**Exercise description:** A faithful copy of the data is the goal; set it down exactly, without the images.
BEGIN
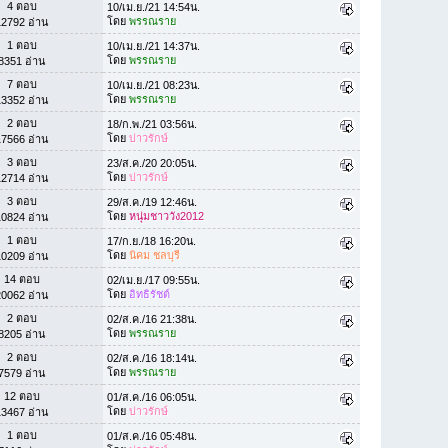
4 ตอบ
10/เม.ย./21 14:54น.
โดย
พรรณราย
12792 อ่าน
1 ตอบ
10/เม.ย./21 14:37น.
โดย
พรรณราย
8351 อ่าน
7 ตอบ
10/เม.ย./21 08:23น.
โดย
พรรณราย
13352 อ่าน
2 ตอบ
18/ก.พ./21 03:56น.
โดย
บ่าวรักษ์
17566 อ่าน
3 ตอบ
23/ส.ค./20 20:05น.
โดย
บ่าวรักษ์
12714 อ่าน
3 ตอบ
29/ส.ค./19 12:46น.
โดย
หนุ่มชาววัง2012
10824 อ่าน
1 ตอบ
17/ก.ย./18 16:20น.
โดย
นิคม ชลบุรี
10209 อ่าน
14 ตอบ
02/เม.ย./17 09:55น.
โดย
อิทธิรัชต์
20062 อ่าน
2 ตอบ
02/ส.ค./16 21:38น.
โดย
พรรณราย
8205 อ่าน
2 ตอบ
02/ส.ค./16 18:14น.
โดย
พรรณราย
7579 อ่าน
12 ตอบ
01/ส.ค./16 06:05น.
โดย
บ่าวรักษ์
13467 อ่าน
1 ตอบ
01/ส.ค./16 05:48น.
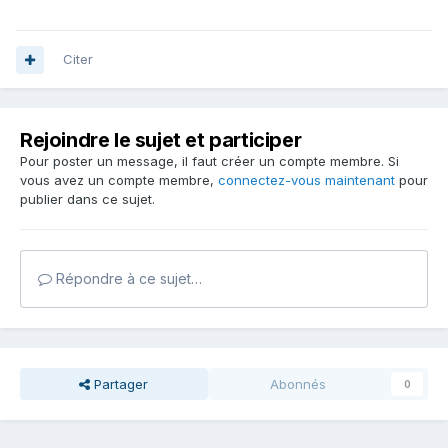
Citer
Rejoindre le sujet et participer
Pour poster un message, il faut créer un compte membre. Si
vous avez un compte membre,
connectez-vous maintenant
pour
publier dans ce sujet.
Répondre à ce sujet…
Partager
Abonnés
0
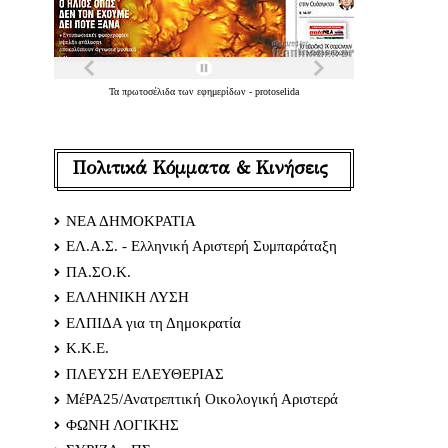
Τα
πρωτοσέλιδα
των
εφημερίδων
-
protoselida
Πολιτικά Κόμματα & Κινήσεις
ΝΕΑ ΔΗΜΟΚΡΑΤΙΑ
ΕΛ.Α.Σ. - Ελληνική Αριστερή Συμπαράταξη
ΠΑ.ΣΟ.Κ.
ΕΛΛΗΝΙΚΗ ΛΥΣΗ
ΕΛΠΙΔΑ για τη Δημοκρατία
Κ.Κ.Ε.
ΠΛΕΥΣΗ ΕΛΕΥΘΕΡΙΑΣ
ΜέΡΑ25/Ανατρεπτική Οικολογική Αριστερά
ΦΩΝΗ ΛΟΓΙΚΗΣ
END
**Result for this task:**
4 ตอบ
10/เม.ย./21 14:54น.
โดย
พรรณราย
12792 อ่าน
1 ตอบ
10/เม.ย./21 14:37น.
โดย
พรรณราย
8351 อ่าน
7 ตอบ
10/เม.ย./21 08:23น.
โดย
พรรณราย
13352 อ่าน
2 ตอบ
18/ก.พ./21 03:56น.
โดย
บ่าวรักษ์
17566 อ่าน
3 ตอบ
23/ส.ค./20 20:05น.
โดย
บ่าวรักษ์
12714 อ่าน
3 ตอบ
29/ส.ค./19 12:46น.
โดย
หนุ่มชาววัง2012
10824 อ่าน
1 ตอบ
17/ก.ย./18 16:20น.
โดย
นิคม ชลบุรี
10209 อ่าน
14 ตอบ
02/เม.ย./17 09:55น.
โดย
อิทธิรัชต์
20062 อ่าน
2 ตอบ
02/ส.ค./16 21:38น.
โดย
พรรณราย
8205 อ่าน
2 ตอบ
02/ส.ค./16 18:14น.
โดย
พรรณราย
7579 อ่าน
12 ตอบ
01/ส.ค./16 06:05น.
โดย
บ่าวรักษ์
13467 อ่าน
1 ตอบ
01/ส.ค./16 05:48น.
Citer
Rejoindre le sujet et participer
Pour poster un message, il faut créer un compte membre. Si
vous avez un compte membre,
connectez-vous maintenant
pour
publier dans ce sujet.
Répondre à ce sujet…
Partager
Abonnés
0
Τα
πρωτοσέλιδα
των
εφημερίδων
-
protoselida
Πολιτικά Κόμματα & Κινήσεις
ΝΕΑ ΔΗΜΟΚΡΑΤΙΑ
ΕΛ.Α.Σ. - Ελληνική Αριστερή Συμπαράταξη
ΠΑ.ΣΟ.Κ.
ΕΛΛΗΝΙΚΗ ΛΥΣΗ
ΕΛΠΙΔΑ για τη Δημοκρατία
Κ.Κ.Ε.
ΠΛΕΥΣΗ ΕΛΕΥΘΕΡΙΑΣ
ΜέΡΑ25/Ανατρεπτική Οικολογική Αριστερά
ΦΩΝΗ ΛΟΓΙΚΗΣ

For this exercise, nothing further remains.